** Opening Data to examine block **

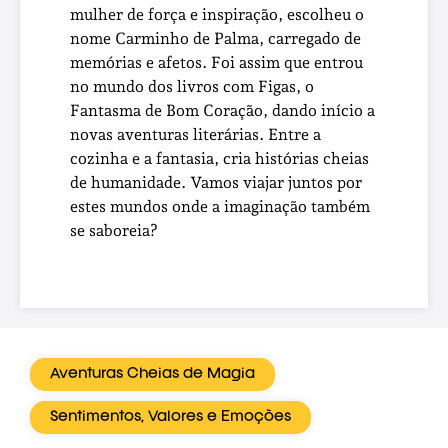
mulher de força e inspiração, escolheu o
nome Carminho de Palma, carregado de
memórias e afetos. Foi assim que entrou
no mundo dos livros com Figas, o
Fantasma de Bom Coração, dando início a
novas aventuras literárias. Entre a
cozinha e a fantasia, cria histórias cheias
de humanidade. Vamos viajar juntos por
estes mundos onde a imaginação também
se saboreia?
Aventuras Cheias de Magia
Sentimentos, Valores e Emoções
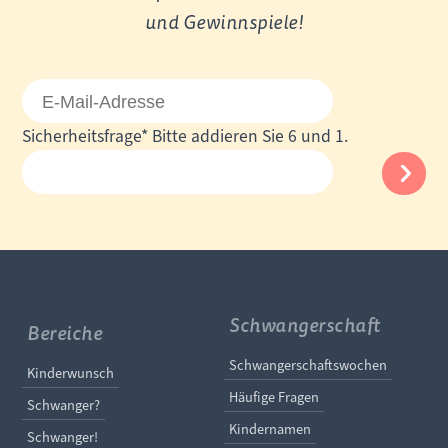
und Gewinnspiele!
E-
Mail-
Pflichtfeld
Sicherheitsfrage
*
Bitte addieren Sie 6 und 1.
Adresse
Schwangerschaft
Bereiche
Navigation überspringe
Schwangerschaftswochen
Navigation überspringen
Kinderwunsch
Häufige Fragen
Schwanger?
Kindernamen
Schwanger!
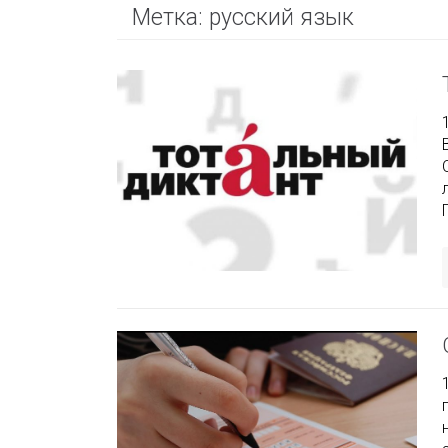
Метка:
русский язык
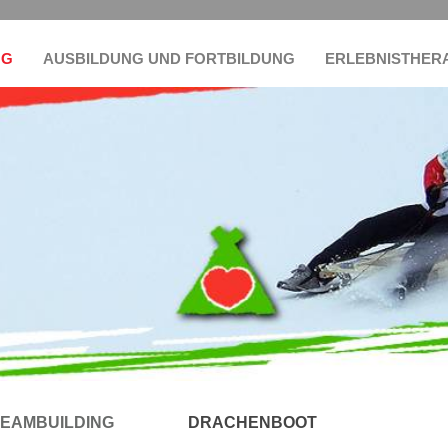
NG
AUSBILDUNG UND FORTBILDUNG
ERLEBNISTHER
TEAMBUILDING
DRACHENBOOT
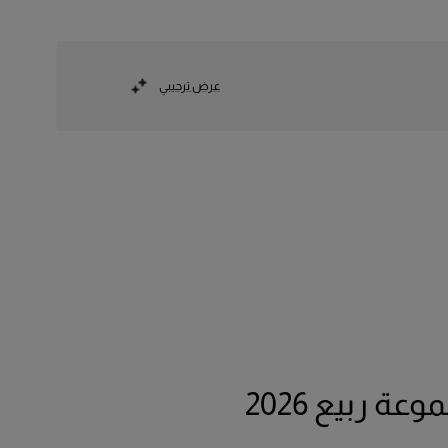
عرض ترحيبي
عة ربيع 2026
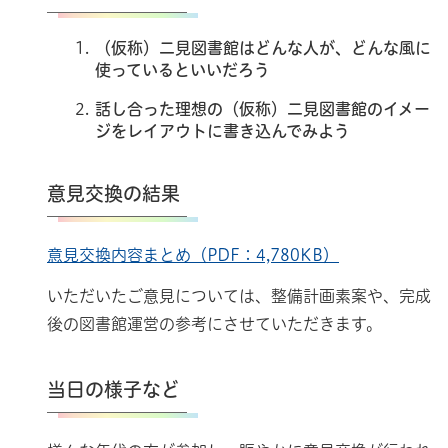
（仮称）二見図書館はどんな人が、どんな風に
使っているといいだろう
話し合った理想の（仮称）二見図書館のイメー
ジをレイアウトに書き込んでみよう
意見交換の結果
意見交換内容まとめ（PDF：4,780KB）
いただいたご意見については、整備計画素案や、完成
後の図書館運営の参考にさせていただきます。
当日の様子など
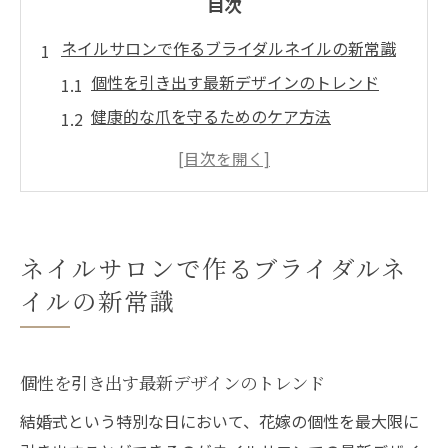
目次
ネイルサロンで作るブライダルネイルの新常識
個性を引き出す最新デザインのトレンド
健康的な爪を守るためのケア方法
持続力のあるブライダルネイルの選び方
季節に合わせたカラーコーディネート
ネイルアートで演出するオリジナリティ
プロの視点で選ぶデザインとパーツの組み
ネイルサロンで作るブライダルネ
合わせ
イルの新常識
特別な日のためのネイルサロンでの贅沢体験
贅沢なサロンでのリラクゼーションとケア
個性を引き出す最新デザインのトレンド
カスタマイズされたプランで夢を叶える
特別なゲスト向けのプライベートサービス
結婚式という特別な日において、花嫁の個性を最大限に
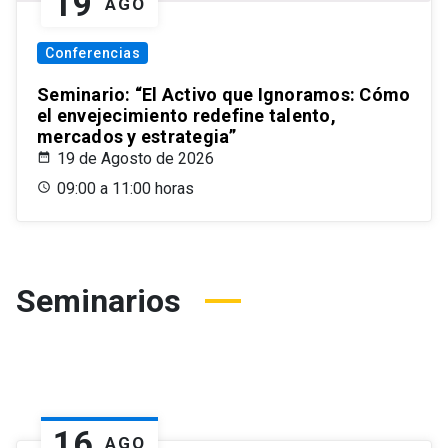
19
AGO
Conferencias
Seminario: “El Activo que Ignoramos: Cómo
el envejecimiento redefine talento,
mercados y estrategia”
19 de Agosto de 2026
09:00 a 11:00 horas
Seminarios
16
AGO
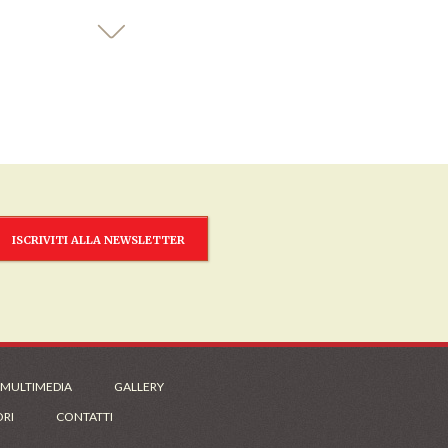
ISCRIVITI ALLA NEWSLETTER
 MULTIMEDIA
GALLERY
ORI
CONTATTI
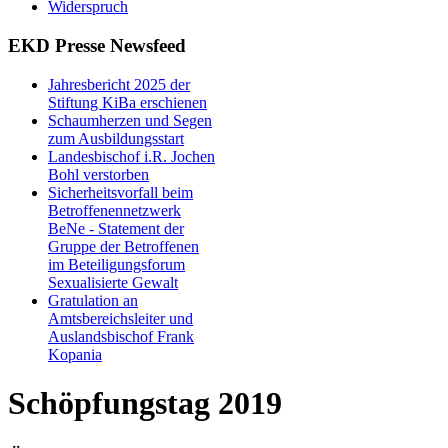
Widerspruch
EKD Presse Newsfeed
Jahresbericht 2025 der
Stiftung KiBa erschienen
Schaumherzen und Segen
zum Ausbildungsstart
Landesbischof i.R. Jochen
Bohl verstorben
Sicherheitsvorfall beim
Betroffenennetzwerk
BeNe - Statement der
Gruppe der Betroffenen
im Beteiligungsforum
Sexualisierte Gewalt
Gratulation an
Amtsbereichsleiter und
Auslandsbischof Frank
Kopania
Schöpfungstag 2019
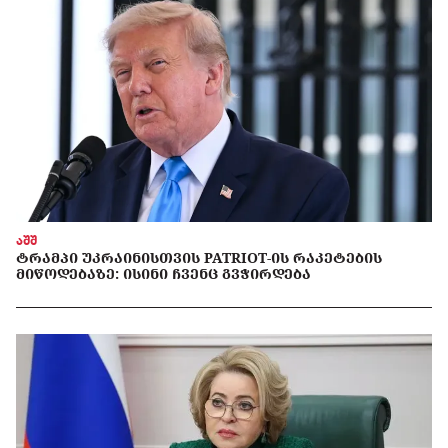
აშშ
ᲢᲠᲐᲛᲞᲘ ᲣᲙᲠᲐᲘᲜᲘᲡᲗᲕᲘᲡ PATRIOT-ᲘᲡ ᲠᲐᲙᲔᲢᲔᲑᲘᲡ
ᲛᲘᲬᲝᲓᲔᲑᲐᲖᲔ: ᲘᲡᲘᲜᲘ ᲩᲕᲔᲜᲪ ᲒᲕᲭᲘᲠᲓᲔᲑᲐ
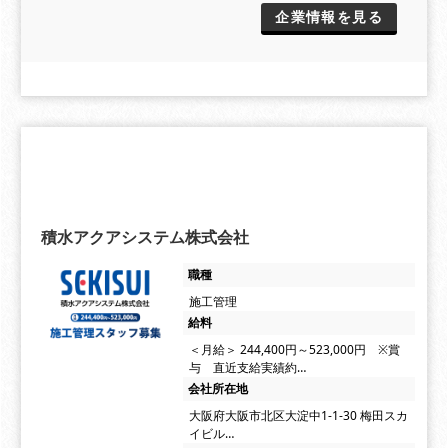
企業情報を見る
積水アクアシステム株式会社
職種
施工管理
給料
＜月給＞ 244,400円～523,000円 ※賞
与 直近支給実績約…
会社所在地
大阪府大阪市北区大淀中1-1-30 梅田スカ
イビル…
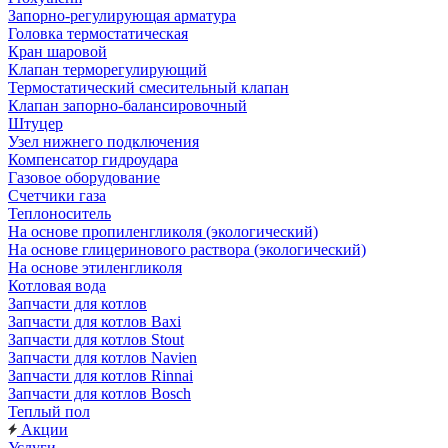
Запорно-регулирующая арматура
Головка термостатическая
Кран шаровой
Клапан терморегулирующий
Термостатический смесительный клапан
Клапан запорно-балансировочный
Штуцер
Узел нижнего подключения
Компенсатор гидроудара
Газовое оборудование
Счетчики газа
Теплоноситель
На основе пропиленгликоля (экологический)
На основе глицеринового раствора (экологический)
На основе этиленгликоля
Котловая вода
Запчасти для котлов
Запчасти для котлов Baxi
Запчасти для котлов Stout
Запчасти для котлов Navien
Запчасти для котлов Rinnai
Запчасти для котлов Bosch
Теплый пол
Акции
Услуги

** Closing Data to examine block **

What to work on: Please report every line among the entries that includes "Navigation".

Expected answer:
Navigation überspringe
Navigation überspringen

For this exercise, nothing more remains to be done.